Remdesivir is an investigational drug that has not been approved by any regulatory authority, and the safety and efficacy of remdesivir for the treatment of COVID-19 are not yet known. It has broad antiviral action against several viruses including the coronaviruses that was earlier developed against the Ebola virus in 2014 but did not do well in large clinical trials.
Is Remdesivir Food and Drug Administration (FDA) approved?
The Food and Drug Administration (FDA) approved an ‘emergency use authorization’ (EUA) for Remdesivir only. This means it can be prescribed for hospitalized patients infected with the coronavirus.
Is Remdesivir effective in treating COVID-19?
Remdesivir has shown to be relatively effective in treating COVID-19 patients to the extent it shortens the duration of the symptoms. According to a National Institutes of Health announcement, in a randomized clinical trial “remdesivir was better than placebo from the perspective of the primary endpoint, time to recovery.” Patients receiving remdesivir had a 31% faster time to recovery than those receiving placebo. The median time to recovery was 11 days for patients treated with remdesivir compared with 15 days for those who received placebo. The time to recovery was defined as the time when patients were well enough to leave the hospital or could return to normal activity levels.
Is Remdesivir the answer to the coronavirus or can it cure coronavirus?
In short – no.
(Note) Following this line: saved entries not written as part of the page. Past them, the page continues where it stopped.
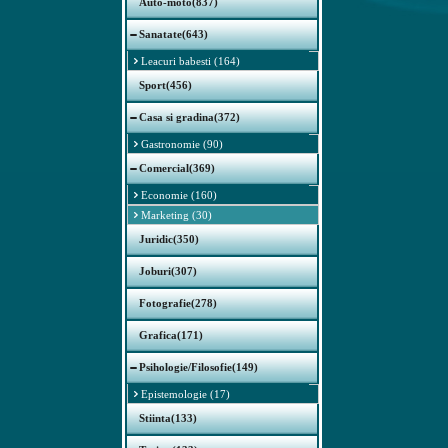
Auto-moto(837)
Sanatate(643)
Leacuri babesti (164)
Sport(456)
Casa si gradina(372)
Gastronomie (90)
Comercial(369)
Economie (160)
Marketing (30)
Juridic(350)
Joburi(307)
Fotografie(278)
Grafica(171)
Psihologie/Filosofie(149)
Epistemologie (17)
Stiinta(133)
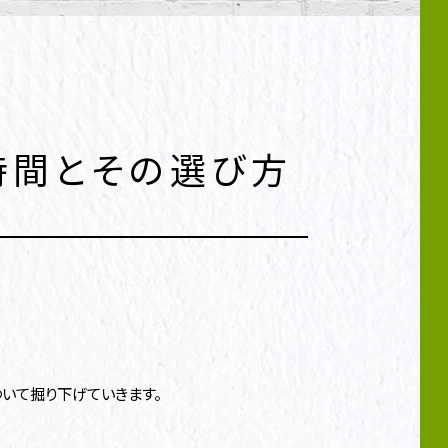
時間とその選び方
いて掘り下げていきます。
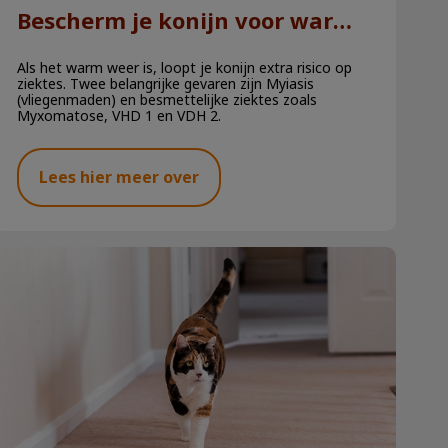
Bescherm je konijn voor warmere dagen
Als het warm weer is, loopt je konijn extra risico op
ziektes. Twee belangrijke gevaren zijn Myiasis
(vliegenmaden) en besmettelijke ziektes zoals
Myxomatose, VHD 1 en VDH 2.
Lees hier meer over
Zorg voor je senior hond of kat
The same day the FDA announcement came out, a study by Chinese researchers published in The Lancet found remdesivir did not perform better than a placebo in seriously ill COVID-19 patients. This dampened the excitement about remdesivir and expectations that it could be the “silver bullet” against COVID-19. Scientists and clinicians have questioned the validity of changing the approval criteria midway through the trial and have also questioned the lack of statistical significance in survival advantages between treated and placebo groups. Former Harvard Professor and HIV treatment pioneer Bill Haseltine has expressed concerns about the premature approval without release of all the data, pointing out that remdesivir has significant adverse effects and wondered if the decision had economic, political, or geopolitical reasons.
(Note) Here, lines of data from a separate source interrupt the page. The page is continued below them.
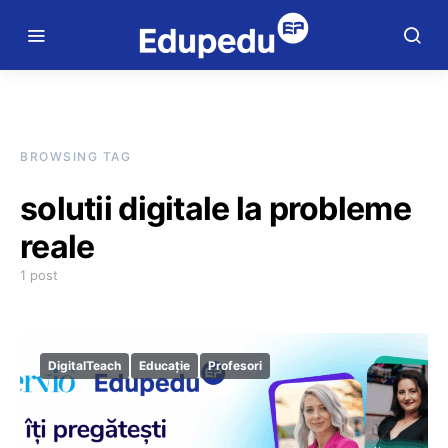
BROWSING TAG
solutii digitale la probleme
reale
1 post
DigitalTeach
Educație
Profesori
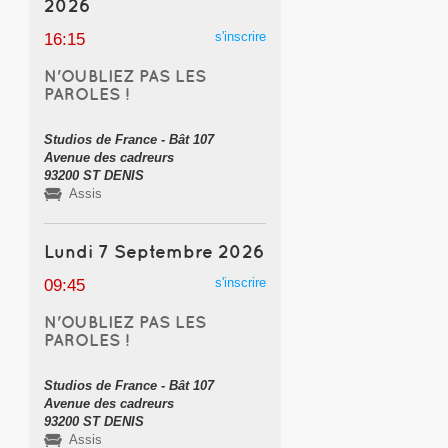
2026
s'inscrire
16:15
N'OUBLIEZ PAS LES
PAROLES !
Studios de France - Bât 107
Avenue des cadreurs
93200 ST DENIS
Assis
Lundi 7 Septembre 2026
s'inscrire
09:45
N'OUBLIEZ PAS LES
PAROLES !
Studios de France - Bât 107
Avenue des cadreurs
93200 ST DENIS
Assis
Which company originally manufactured Remdesivir?
US-based biopharmaceutical company Gilead Sciences, Inc. manufactures Remdesivir. The company has accelerated production of the drug since January and has 1.5 million doses, to date.
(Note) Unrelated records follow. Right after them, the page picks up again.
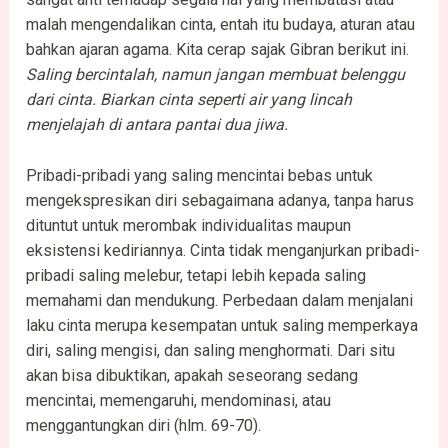
malah mengendalikan cinta, entah itu budaya, aturan atau
bahkan ajaran agama. Kita cerap sajak Gibran berikut ini.
Saling
bercintalah, namun
jangan
membuat
belenggu
dari
cinta. Biarkan
cinta
seperti air yang lincah
menjelajah di antara
pantai
dua
jiwa.
Pribadi-pribadi yang saling mencintai bebas untuk
mengekspresikan diri sebagaimana adanya, tanpa harus
dituntut untuk merombak individualitas maupun
eksistensi kediriannya. Cinta tidak menganjurkan pribadi-
pribadi saling melebur, tetapi lebih kepada saling
memahami dan mendukung. Perbedaan dalam menjalani
laku cinta merupa kesempatan untuk saling memperkaya
diri, saling mengisi, dan saling menghormati. Dari situ
akan bisa dibuktikan, apakah seseorang sedang
mencintai, memengaruhi, mendominasi, atau
menggantungkan diri (hlm. 69-70).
Is Remdesivir available in Bangladesh?
Eskayef Pharmaceuticals, one of the leading drug manufacturing companies of the country, has successfully produced Remdesivir. In early May 2020, the Directorate General of Drug Administration permitted six companies to produce the drug and they are Beximco, Incepta, Eskayef (SK-F) Square, Beacon, and Healthcare. These companies currently have approval to manufacture but have not started distribution of the drug yet.
How is the drug taken?
Remdesivir is administered intravenously to patients, meaning it needs to be injected.
Can it be bought at a pharmacy?
The pharmaceutical companies in Bangladesh can initially supply the drug to the hospitals that have been permitted to treat COVID-19. It will not be available in pharmacies since it needs to be administered intravenously.
How much will it cost?
A single dose of remdesivir will be priced at Tk 5,500, according to officials of the Directorate General of Drug Administration and the pharmaceutical companies.
When can remdesivir be available for use in Bangladesh?
The DG of the Directorate General of Drug Administration Major General Mahbubur Rahman, informed the press that Bangladesh is likely to begin using remdesivir by May 20.